I'm fond of Champs and Cubs, they don't come with flaps (well, the Super Cubs do) so we slip to dump excess altitude most of the time. And Crosswind landings are always in a slip for me, when landing a taildragger you -really- need to keep the runway,prop,tail all in a line. If you crab when you touch down you'll ground loop and end up where the nose was pointing (after an exciting ride).
So... in an Aeronca Champ the airspeed indicator gets inaccurate, but that's not a big problem on final (yeah, right.) because my eyes are outside. I'll start final approach at 60-65 mph, keeping extra altitude (engine failure in the pattern, can I at least get inside the airport fence?)
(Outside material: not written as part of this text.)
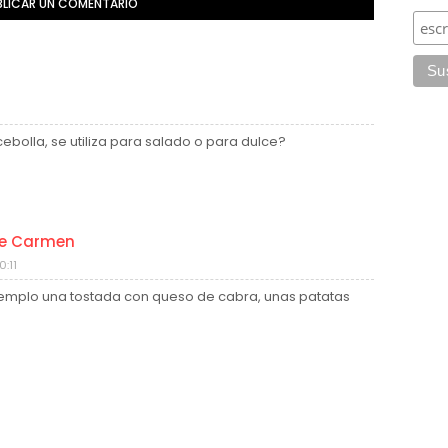
BLICAR UN COMENTARIO
bolla, se utiliza para salado o para dulce?
de Carmen
:11
jemplo una tostada con queso de cabra, unas patatas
On short final, I'll do a forward slip to dump the excess altitude. Sometimes I've seen more or less 45 mph (Vs is 38) and feel a lot of buffeting if I'm at full travel on the rudder and stick. But it only takes about a wingspan of altitude loss to recover once you neutralize the controls. A few times I've kept my approach speed high (75 mph -almost cruise speed) and slipped, target speed over the fence is 55 mph. That's worked also.
On the Champs and Cubs, if I were to stall in a slip, the wing unloads. So the aileron input neutralizes, but the rudder input is still quite strong. So you end up with the wings leveling and you wonder why you've got all that yaw... many tailwheel pilots become sensitive with our feet. If I were to stall with a Skid... that's how you start a spin. (another topic, everybody should learn how)
The Cessna's POH admonishes the pilot not to slip with flaps deployed - under some circumstances the nose is supposed to bobble up and down. I'm thinking it's also hard on the flap attach brackets (thinking as an aircraft mechanic)
Notice on the C-150 series aircraft, the Static port is on the left forward fuselage. If you were to left slip, then the static port is now in an area of high (impact) pressure instead of neutral pressure. On the Champ it's on a tube out on the strut, and has 3 or 4 microscopic holes to try and get a neutral reading.
One factor in not paying strict attention to the airspeed is that I've got my eyes outside looking for other traffic, looking to see what the wind is doing to me. I'm flying trimmed, using attitude, and control pressures to deal with my airspeed. In a slip, I do have to hold the controls there - the Champs and Cubs really want to return to neutral and whatever speed they were trimmed for.
And all this might not apply to a modern, high tech airplane.